Dataset entries
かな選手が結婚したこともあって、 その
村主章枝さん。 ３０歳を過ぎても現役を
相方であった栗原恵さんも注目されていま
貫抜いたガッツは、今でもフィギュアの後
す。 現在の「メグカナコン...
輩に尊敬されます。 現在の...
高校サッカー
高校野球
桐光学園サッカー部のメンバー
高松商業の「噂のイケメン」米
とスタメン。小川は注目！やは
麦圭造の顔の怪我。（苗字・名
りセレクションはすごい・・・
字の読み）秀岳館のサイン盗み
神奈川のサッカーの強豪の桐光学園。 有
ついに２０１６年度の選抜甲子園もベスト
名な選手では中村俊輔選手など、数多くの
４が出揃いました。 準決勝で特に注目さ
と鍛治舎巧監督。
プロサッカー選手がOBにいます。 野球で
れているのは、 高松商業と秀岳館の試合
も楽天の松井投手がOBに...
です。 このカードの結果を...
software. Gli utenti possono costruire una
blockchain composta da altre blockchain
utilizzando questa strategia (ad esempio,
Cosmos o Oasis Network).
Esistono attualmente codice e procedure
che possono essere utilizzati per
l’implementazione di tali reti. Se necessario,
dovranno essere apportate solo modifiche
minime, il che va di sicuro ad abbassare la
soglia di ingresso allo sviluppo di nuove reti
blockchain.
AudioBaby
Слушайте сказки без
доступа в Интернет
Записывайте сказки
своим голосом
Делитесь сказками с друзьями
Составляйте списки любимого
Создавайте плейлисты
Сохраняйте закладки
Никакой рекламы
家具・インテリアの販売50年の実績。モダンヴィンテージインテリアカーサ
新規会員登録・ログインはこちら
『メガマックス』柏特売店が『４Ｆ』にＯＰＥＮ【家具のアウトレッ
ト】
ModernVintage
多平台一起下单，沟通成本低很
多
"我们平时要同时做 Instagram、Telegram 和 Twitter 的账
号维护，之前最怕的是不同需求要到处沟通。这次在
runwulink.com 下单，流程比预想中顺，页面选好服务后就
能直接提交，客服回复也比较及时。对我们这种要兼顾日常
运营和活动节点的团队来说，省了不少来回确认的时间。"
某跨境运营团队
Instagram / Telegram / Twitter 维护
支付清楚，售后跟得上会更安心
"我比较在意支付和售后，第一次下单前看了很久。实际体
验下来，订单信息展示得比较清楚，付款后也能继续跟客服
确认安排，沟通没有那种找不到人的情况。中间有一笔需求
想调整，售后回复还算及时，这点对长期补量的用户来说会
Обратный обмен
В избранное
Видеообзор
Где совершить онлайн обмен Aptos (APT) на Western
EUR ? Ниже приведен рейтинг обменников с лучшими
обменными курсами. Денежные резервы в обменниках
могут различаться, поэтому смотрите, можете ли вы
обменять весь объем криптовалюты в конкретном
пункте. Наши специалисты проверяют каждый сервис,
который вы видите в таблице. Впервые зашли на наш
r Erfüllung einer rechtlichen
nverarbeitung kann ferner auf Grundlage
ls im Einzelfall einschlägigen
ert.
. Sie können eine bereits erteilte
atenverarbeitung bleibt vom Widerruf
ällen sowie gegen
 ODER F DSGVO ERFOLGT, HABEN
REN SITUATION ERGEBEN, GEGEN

==

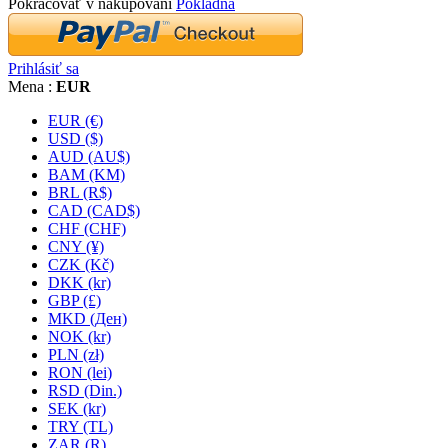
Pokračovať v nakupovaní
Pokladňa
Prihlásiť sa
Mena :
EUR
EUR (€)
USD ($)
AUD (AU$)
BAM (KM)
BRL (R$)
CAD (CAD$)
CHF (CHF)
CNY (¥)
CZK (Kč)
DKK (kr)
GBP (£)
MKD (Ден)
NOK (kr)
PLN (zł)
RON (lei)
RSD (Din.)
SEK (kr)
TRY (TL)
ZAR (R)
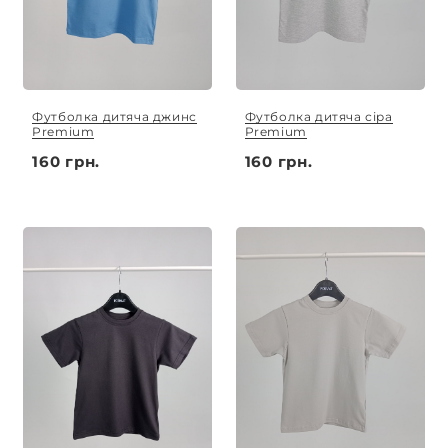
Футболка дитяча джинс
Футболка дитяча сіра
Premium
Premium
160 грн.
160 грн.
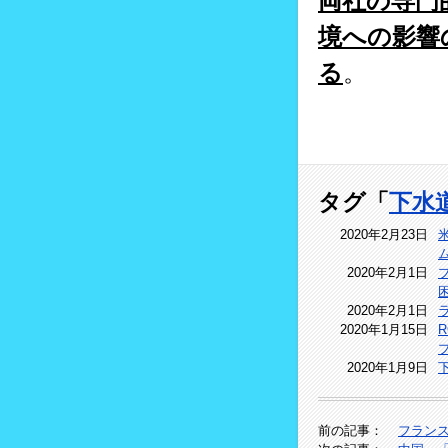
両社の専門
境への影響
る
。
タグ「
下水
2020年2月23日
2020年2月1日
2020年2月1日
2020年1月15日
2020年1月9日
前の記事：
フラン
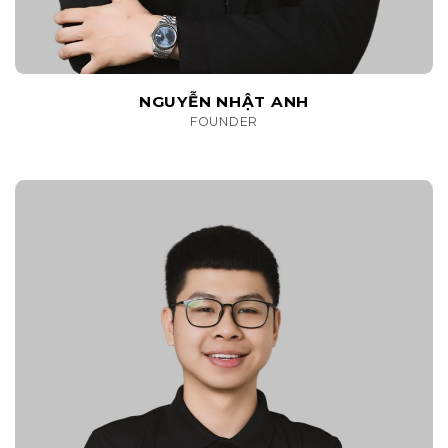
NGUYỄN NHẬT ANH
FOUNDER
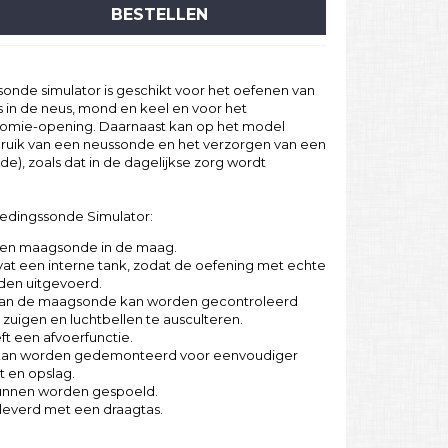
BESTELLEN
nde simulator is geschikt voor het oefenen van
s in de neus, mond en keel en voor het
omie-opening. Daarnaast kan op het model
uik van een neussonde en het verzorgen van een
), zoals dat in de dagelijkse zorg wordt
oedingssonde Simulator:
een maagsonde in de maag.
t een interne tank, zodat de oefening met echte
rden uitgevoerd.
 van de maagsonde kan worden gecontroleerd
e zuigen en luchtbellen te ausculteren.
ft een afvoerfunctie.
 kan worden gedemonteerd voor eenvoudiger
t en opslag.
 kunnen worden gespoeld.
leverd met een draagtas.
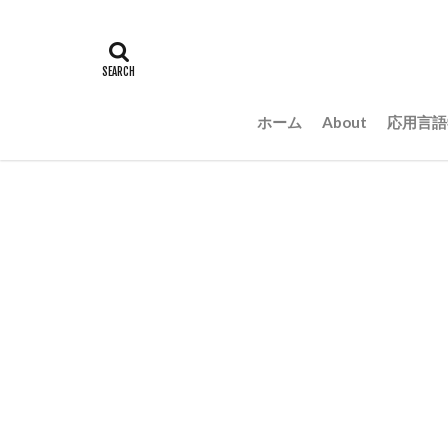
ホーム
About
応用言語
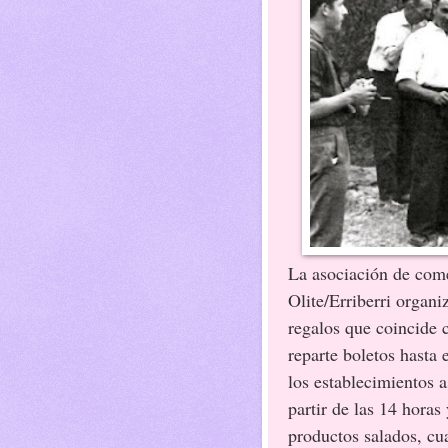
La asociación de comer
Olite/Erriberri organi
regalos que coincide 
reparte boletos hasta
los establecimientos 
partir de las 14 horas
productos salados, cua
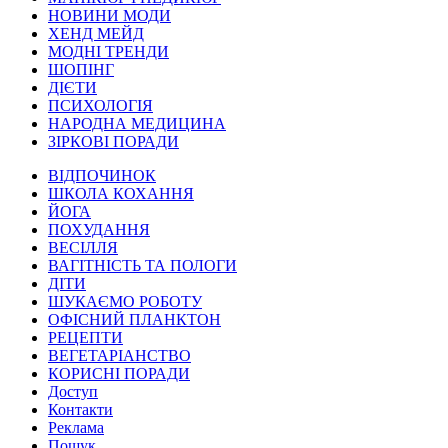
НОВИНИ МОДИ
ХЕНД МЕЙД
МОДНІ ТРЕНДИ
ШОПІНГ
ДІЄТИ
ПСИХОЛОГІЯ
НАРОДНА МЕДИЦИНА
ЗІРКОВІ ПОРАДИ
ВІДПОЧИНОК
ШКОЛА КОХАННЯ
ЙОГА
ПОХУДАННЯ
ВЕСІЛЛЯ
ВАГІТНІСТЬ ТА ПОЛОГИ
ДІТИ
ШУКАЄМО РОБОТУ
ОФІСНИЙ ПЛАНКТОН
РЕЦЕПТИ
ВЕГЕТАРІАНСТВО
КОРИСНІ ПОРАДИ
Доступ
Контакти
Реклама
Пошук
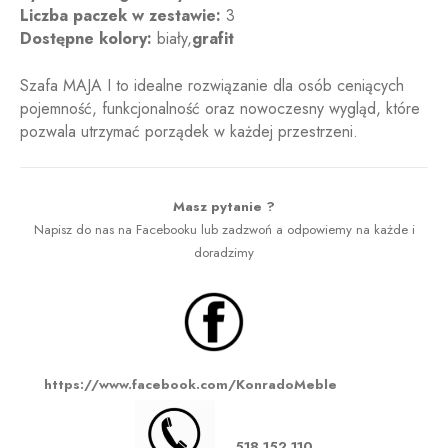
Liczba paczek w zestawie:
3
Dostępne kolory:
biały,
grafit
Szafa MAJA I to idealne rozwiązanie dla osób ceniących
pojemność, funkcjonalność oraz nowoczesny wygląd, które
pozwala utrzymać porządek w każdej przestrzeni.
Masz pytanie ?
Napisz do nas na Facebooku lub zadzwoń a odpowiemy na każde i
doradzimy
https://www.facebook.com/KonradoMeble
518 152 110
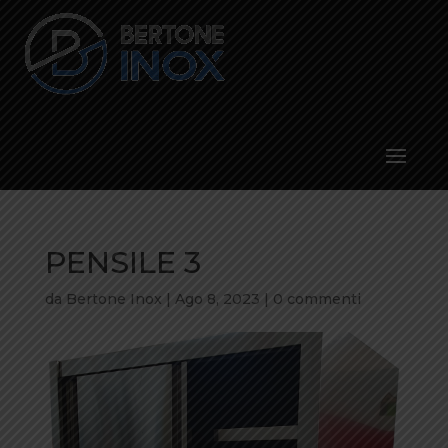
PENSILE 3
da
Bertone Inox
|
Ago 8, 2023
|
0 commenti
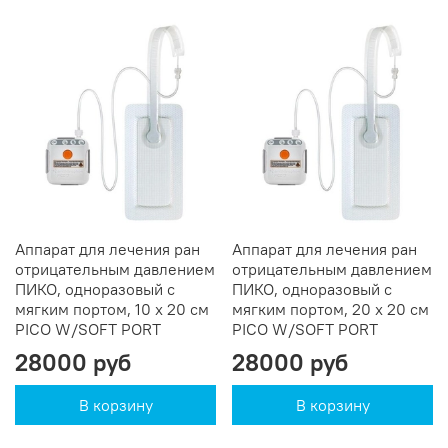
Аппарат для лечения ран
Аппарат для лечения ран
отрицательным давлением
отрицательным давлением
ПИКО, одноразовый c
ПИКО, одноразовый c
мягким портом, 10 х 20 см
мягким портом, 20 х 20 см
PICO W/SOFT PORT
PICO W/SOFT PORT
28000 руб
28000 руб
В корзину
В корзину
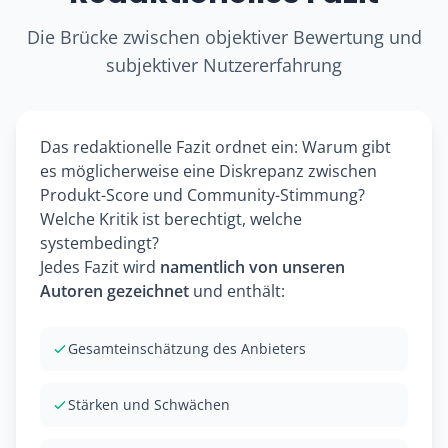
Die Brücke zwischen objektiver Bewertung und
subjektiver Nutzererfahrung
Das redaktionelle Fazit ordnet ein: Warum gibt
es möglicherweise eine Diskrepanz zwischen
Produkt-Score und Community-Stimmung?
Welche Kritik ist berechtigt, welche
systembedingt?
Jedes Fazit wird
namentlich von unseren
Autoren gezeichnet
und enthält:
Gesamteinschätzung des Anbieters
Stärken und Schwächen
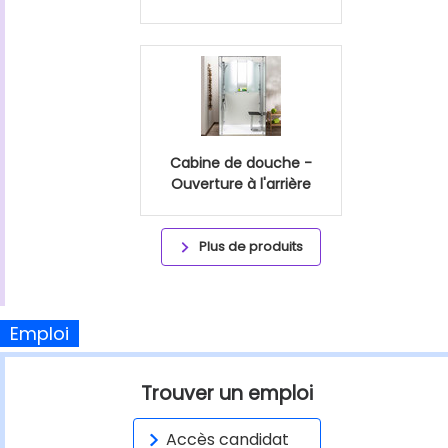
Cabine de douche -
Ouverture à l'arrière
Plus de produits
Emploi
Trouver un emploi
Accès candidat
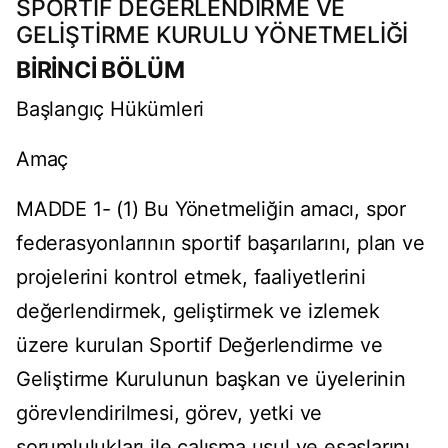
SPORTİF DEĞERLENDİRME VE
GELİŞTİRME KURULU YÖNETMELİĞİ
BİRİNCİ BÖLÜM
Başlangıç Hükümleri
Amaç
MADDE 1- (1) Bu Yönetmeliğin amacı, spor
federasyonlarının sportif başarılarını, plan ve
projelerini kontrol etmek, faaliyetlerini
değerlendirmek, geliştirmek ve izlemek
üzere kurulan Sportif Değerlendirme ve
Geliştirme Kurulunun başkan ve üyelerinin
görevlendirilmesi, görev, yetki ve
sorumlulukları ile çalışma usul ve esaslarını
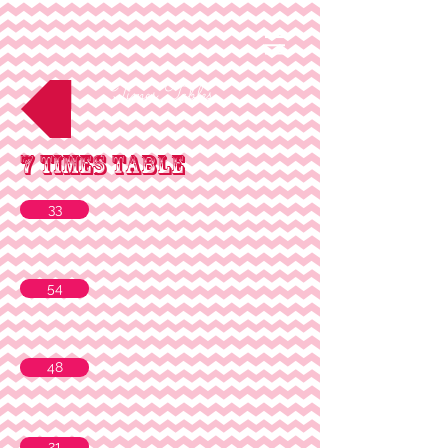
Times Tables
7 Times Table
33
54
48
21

WHAT YOU SHOULD DO: The reply should consist of one number, the count of lines above with the string "worden" in them.

SOLUTION TO THE EXERCISE: 3